Work instruction> Below is a block of entries; repeat exactly the lines starting at the line that contains "1985 – 1986 C. BULARD" and ending at the line that contains "1971 – 1972 Alexis MOYSE", both included.

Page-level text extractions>
^^^^^^^^^^^^^^^^

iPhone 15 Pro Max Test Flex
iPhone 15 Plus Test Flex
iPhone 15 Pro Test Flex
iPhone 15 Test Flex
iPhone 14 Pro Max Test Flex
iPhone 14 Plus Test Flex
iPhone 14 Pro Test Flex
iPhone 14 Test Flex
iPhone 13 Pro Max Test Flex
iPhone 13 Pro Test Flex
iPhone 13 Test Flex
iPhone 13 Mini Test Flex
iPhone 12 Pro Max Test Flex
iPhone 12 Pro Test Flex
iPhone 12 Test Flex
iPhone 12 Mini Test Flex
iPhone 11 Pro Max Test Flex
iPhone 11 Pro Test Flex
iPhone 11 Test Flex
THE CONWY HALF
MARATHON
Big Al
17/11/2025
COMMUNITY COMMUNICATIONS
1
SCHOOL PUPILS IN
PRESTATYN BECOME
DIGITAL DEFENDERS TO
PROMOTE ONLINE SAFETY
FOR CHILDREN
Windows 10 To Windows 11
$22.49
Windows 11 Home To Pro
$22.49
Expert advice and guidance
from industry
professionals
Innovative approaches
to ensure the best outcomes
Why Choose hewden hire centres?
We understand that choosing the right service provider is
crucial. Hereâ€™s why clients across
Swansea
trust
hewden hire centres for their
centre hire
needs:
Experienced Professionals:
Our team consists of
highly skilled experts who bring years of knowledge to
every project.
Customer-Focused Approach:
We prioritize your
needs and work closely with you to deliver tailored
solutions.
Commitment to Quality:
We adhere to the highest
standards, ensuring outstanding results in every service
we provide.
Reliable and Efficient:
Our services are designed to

^^^^^^^^^^^^^^^^

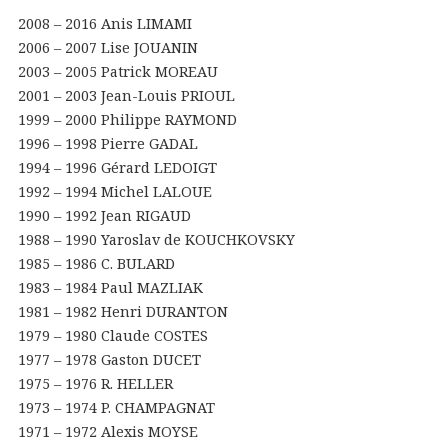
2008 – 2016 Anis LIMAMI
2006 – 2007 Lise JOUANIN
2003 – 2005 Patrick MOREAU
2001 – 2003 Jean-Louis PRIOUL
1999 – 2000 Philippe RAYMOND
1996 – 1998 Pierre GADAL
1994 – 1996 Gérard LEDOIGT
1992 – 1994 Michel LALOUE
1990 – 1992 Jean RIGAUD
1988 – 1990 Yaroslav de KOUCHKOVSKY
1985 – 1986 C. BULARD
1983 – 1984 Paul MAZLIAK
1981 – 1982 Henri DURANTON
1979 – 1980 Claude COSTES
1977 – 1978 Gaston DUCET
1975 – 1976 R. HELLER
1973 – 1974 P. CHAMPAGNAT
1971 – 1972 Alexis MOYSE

^^^^^^^^^^^^^^^^

Output of the task>
1985 – 1986 C. BULARD
1983 – 1984 Paul MAZLIAK
1981 – 1982 Henri DURANTON
1979 – 1980 Claude COSTES
1977 – 1978 Gaston DUCET
1975 – 1976 R. HELLER
1973 – 1974 P. CHAMPAGNAT
1971 – 1972 Alexis MOYSE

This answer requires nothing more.